For information about the optimizer trace, see MySQL Internals: Tracing the Optimizer.

Suppose that a table t1 has four VARCHAR columns a, b, c, and d and that the optimizer uses filesort for this query:

SELECT * FROM t1 ORDER BY a, b;

The query sorts by a and b, but returns all columns, so the columns referenced by the query are a, b, c, and d. Depending on which filesort algorithm the optimizer chooses, the query executes as follows:

For the original algorithm, sort buffer tuples have these contents:

(fixed size a value, fixed size b value,
row ID into t1)

The optimizer sorts on the fixed size values. After sorting, the optimizer reads the tuples in order and uses the row ID in each tuple to read rows from t1 to obtain the select list column values.

For the modified algorithm, sort buffer tuples have these contents:

(fixed size a value, fixed size b value,
a value, b value, c value, d value)

The optimizer sorts on the fixed size values. After sorting, the optimizer reads the tuples in order and uses the values for a, b, c, and d to obtain the select list column values without reading t1 again.

For slow queries for which filesort is not used, try lowering max_length_for_sort_data to a value that is appropriate to trigger a filesort.

To increase ORDER BY speed, check whether you can get MySQL to use indexes rather than an extra sorting phase. If this is not possible, you can try the following strategies:

  • Increase the sort_buffer_size variable value. Ideally, the value should be large enough for the entire result set to fit in the sort buffer (to avoid writes to disk and merge passes), but at minimum the value must be large enough to accommodate fifteen tuples.

    Take into account that the size of column values stored in the sort buffer is affected by the max_sort_length system variable value. For example, if tuples store values of long string columns and you increase the value of max_sort_length, the size of sort buffer tuples increases as well and may require you to increase sort_buffer_size. For column values calculated as a result of string expressions (such as those that invoke a string-valued function), the filesort algorithm cannot tell the maximum length of expression values, so it must allocate max_sort_length bytes for each tuple.

    To monitor the number of merge passes, check the Sort_merge_passes status variable.

  • Increase the read_rnd_buffer_size variable value.

  • Use less RAM per row by declaring columns only as large as they need to be to hold the values stored in them. For example, CHAR(16) is better than CHAR(200) if values never exceed 16 characters.

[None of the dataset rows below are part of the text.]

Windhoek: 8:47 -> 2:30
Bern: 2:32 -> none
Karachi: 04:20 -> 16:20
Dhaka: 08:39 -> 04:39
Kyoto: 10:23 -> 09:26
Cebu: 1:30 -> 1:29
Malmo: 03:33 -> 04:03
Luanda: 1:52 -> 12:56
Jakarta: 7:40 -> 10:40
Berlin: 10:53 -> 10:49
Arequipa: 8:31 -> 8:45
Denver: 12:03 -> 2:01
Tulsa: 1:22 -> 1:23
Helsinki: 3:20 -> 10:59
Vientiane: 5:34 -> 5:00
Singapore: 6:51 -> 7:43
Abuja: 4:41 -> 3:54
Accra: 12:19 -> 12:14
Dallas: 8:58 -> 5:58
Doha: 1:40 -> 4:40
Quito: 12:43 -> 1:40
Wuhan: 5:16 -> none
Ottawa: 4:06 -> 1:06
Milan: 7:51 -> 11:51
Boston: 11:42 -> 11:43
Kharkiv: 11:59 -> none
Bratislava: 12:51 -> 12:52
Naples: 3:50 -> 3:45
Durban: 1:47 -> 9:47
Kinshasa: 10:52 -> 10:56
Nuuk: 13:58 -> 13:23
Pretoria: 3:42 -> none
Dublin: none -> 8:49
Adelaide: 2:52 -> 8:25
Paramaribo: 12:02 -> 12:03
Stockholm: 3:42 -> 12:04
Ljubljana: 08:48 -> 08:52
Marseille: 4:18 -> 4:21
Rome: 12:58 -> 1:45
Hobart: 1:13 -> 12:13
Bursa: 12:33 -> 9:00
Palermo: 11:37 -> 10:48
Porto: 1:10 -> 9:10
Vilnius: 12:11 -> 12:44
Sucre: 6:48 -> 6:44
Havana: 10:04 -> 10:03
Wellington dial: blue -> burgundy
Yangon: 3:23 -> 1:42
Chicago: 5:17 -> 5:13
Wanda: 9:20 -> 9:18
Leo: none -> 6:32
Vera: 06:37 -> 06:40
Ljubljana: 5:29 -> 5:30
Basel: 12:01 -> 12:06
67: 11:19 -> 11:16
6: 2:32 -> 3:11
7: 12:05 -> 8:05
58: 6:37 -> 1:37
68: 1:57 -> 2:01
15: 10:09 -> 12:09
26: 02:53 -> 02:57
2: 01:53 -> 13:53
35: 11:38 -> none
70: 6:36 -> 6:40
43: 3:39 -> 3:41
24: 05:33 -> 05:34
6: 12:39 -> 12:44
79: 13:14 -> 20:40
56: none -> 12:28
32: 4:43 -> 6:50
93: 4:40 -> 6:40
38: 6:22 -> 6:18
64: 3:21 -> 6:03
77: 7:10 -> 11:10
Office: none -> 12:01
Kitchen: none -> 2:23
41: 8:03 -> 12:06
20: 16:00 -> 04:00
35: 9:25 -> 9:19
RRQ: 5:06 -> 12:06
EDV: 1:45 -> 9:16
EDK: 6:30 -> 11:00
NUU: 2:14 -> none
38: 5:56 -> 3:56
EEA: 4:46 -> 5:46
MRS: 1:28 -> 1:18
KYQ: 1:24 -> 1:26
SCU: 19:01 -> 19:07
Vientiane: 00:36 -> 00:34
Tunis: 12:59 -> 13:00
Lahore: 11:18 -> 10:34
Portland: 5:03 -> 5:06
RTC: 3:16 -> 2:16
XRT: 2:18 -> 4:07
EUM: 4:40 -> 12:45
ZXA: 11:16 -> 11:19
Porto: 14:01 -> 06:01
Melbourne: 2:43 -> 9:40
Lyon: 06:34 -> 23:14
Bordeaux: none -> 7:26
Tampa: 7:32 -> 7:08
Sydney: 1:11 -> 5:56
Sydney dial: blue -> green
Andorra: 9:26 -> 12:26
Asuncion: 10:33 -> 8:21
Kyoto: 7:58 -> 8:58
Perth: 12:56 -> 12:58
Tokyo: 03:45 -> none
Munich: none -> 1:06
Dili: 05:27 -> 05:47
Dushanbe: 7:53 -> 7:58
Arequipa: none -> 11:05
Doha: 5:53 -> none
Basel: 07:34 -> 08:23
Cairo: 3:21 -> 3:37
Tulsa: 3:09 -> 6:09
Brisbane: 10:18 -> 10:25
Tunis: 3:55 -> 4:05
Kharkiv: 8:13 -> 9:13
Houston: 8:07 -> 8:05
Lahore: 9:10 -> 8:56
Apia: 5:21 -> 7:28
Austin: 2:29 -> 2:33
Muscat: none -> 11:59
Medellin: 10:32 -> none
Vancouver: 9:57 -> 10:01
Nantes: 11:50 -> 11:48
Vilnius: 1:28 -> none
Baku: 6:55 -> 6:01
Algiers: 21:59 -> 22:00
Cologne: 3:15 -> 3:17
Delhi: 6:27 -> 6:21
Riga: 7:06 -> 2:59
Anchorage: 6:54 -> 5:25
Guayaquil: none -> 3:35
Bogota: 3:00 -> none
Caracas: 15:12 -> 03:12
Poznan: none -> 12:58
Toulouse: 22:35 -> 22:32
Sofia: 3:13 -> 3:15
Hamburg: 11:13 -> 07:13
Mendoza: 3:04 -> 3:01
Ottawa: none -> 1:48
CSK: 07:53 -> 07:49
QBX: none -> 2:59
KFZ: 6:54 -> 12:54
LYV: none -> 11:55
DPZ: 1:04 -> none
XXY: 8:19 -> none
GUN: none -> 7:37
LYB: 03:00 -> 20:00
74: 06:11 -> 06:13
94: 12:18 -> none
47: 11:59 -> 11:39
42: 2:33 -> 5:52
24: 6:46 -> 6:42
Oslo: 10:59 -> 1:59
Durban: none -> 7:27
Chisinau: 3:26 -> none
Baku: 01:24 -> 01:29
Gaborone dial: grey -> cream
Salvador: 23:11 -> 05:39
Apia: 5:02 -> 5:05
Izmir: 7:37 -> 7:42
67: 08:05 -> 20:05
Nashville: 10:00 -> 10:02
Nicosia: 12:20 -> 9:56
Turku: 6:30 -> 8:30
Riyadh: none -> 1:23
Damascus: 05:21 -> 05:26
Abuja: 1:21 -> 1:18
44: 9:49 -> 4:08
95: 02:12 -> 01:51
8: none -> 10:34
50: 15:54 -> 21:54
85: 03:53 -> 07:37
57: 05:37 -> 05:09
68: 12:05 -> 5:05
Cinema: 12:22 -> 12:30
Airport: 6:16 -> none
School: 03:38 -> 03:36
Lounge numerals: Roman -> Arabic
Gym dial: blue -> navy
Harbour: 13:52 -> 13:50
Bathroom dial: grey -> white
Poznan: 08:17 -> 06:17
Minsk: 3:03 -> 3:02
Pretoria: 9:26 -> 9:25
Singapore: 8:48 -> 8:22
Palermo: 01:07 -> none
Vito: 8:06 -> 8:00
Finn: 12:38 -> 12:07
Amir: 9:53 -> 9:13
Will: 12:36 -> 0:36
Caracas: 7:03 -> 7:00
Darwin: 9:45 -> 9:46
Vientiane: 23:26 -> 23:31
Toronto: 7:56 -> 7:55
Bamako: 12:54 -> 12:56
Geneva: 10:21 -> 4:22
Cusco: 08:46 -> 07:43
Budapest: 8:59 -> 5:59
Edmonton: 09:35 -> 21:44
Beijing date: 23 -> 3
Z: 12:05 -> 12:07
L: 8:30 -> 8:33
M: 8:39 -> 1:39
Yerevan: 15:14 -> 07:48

  • Change the tmpdir system variable to point to a dedicated file system with large amounts of free space. The variable value can list several paths that are used in round-robin fashion; you can use this feature to spread the load across several directories. Paths should be separated by colon characters (:) on Unix and semicolon characters (;) on Windows. The paths should name directories in file systems located on different physical disks, not different partitions on the same disk.

If an index is not used for ORDER BY but a LIMIT clause is also present, the optimizer may be able to avoid using a merge file and sort the rows in memory. For details, see Section 8.2.1.19, “LIMIT Query Optimization”.


User Comments
  Posted by Henrik Grubbström on March 24, 2006
To be certain that this optimization is done you often need to force the correct index to be used with FORCE INDEX.

Another problem is that the optimization is lost when you have an OR on a prefix of the index:

SELECT * FROM t1 FORCE INDEX (key1_key2_key3)
WHERE key1=1 OR key1=2 ORDER BY key2,key3 LIMIT 5, 5;

This can be worked around by using UNION:

(SELECT * FROM t1 FORCE INDEX (key1_key2_key3)
WHERE key1=1 ORDER BY key2,key3 LIMIT 10)
UNION
(SELECT * FROM t1 FORCE INDEX (key1_key2_key3)
WHERE key1=2 ORDER BY key2,key3 LIMIT 10)
ORDER BY key2,key3 LIMIT 5, 5

This rewrite can make the query go ~20000 times faster on a table with ~2M rows.
  Posted by Milen Kostadinov on August 29, 2006
===========================================================
Posted by Ravenous Bugblatter Beast on August 15 2006

If you are selecting a wide result set and using ORDER BY RAND() with a LIMIT, you can often speed things up by changing a query of the form:

SELECT id, col1, col2, ... , colN FROM tab WHERE conditions ORDER BY RAND() LIMIT m

To a query of the form:

SELECT id, col1, col2, ... , colN FROM tab WHERE id IN (SELECT id FROM tab WHERE conditions ORDER BY RAND() LIMIT m)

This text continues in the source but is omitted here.